Auteur(s) : Alan Hutchison, James R. Brown, Patrick Sullivan

Le 2 octobre 2018

L’incertitude macroéconomique et la spéculation sur les guerres commerciales ont mis à rude épreuve les prix des marchandises et le secteur minier dernièrement. Ce sont les petites sociétés sans actif en exploitation qui en ont particulièrement ressenti les effets, car les financiers et le marché financier libre sont réticents à courir des risques en matière d’exploration ou de mise en valeur, étant donné l’accroissement de l’incertitude. Heureusement, pour les entreprises qui ont des projets d’exploration convaincants, il existe un bon côté : les grandes sociétés minières passent en revue leurs portefeuilles de réserves et de ressources ainsi que leurs listes de projets, et elles commencent à réinvestir au terme de près d’une décennie de compressions budgétaires. Bien qu’il subsiste des réticences à faire preuve d’audace en matière d’acquisitions (la rigueur financière est encore en tête de liste des priorités des grandes sociétés minières), on a constaté un certain nombre d’opérations de placement stratégique, dans le cadre desquelles de grandes sociétés ont acquis des participations minoritaires (de 5 % à 19,9 %) dans de petites sociétés d’exploration. Ces opérations mènent à des situations avantageuses pour tous, car les petites sociétés reçoivent du financement dont elles ont bien besoin, et les grandes se positionnent en fonction d’occasions futures de projets potentiellement rentables. Par conséquent, nous prévoyons en voir davantage, particulièrement dans le contexte actuel du marché, où les autres occasions de financement sont limitées. 
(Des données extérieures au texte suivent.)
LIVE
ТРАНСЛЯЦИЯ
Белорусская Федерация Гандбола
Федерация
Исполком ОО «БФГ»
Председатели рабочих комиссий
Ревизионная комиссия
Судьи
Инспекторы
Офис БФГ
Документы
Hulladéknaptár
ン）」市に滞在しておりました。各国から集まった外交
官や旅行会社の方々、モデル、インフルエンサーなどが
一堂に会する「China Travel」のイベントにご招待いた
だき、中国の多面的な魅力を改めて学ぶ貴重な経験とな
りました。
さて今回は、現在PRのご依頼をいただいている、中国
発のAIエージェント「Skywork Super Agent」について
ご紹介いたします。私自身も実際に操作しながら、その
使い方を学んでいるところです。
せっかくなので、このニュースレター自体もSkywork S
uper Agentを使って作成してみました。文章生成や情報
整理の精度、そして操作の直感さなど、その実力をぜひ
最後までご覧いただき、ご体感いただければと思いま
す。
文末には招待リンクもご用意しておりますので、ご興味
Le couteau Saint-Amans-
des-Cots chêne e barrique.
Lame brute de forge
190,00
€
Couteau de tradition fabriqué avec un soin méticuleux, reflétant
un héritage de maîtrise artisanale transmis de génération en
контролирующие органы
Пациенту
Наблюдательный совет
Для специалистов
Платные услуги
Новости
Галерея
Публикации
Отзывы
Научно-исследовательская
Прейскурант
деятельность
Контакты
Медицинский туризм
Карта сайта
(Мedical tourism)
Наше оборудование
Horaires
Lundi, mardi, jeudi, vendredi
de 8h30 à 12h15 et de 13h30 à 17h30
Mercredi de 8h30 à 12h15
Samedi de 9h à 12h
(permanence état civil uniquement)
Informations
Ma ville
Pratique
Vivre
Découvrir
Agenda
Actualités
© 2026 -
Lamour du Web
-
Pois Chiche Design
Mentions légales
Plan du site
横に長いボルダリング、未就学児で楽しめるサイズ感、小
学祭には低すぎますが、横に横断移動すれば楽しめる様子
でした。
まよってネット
Voici des exemples récents d’opérations de placement stratégiques : l’acquisition par Hochschild d’une participation de 8,3 % dans Skeena Resources, l’acquisition par Newmont d’une participation de 5 % dans Evrim Resources, l’acquisition par CITIC Metal Co., Ltd. d’une participation de 19,9 % dans Ivanhoe Mines, l’acquisition par Barrick d’une participation de 19,9 % dans Midas Gold, l’acquisition par Goldcorp d’une participation de 12,7 % (avec bons de souscription supplémentaires) dans Mawson Resources, et l’acquisition par Zhaojin International Mining Co., Ltd. d’une participation de 9,9 % dans Sabina Gold & Silver. Le marché a également été la scène d’opérations subséquentes, telles que l’acquisition par South32 d’Arizona Mining, à la suite de son placement original de 17 %, un an plus tôt. 

Facteurs fondamentaux de la réussite des placements stratégiques

On constate, dans un certain nombre d’opérations de placement stratégiques récentes, des éléments communs au secteur des petites sociétés minières. Le critère qui est peut-être le plus important (pour les deux parties) est le profil de la petite société, particulièrement ses actifs et son équipe de direction. En général, les petites sociétés en mesure de trouver une source de financement pour leurs placements stratégiques sont dotées d’une équipe de direction chevronnée et ont au moins un projet qui a le potentiel de retenir l’attention des grandes sociétés : il est à l’échelle du district, il pourrait avoir une teneur économique, et c’est un modèle géologique convaincant. Fait intéressant, bien que le stade de développement du projet ne semble pas un obstacle aux placements stratégiques, il pourrait avoir une incidence sur la taille du placement.

La motivation première des grandes sociétés minières à faire des placements stratégiques est de toucher à un projet attrayant dans une opération à faible risque, plutôt que de procéder à un achat ferme. Essentiellement, la grande société se retrouve aux premières loges des travaux d’exploration et de mise en valeur, avec la possibilité d’influer sur les programmes par la collaboration technique. Cette petite participation initiale peut être avantageuse dans le cadre d’une opération d’acquisition subséquente.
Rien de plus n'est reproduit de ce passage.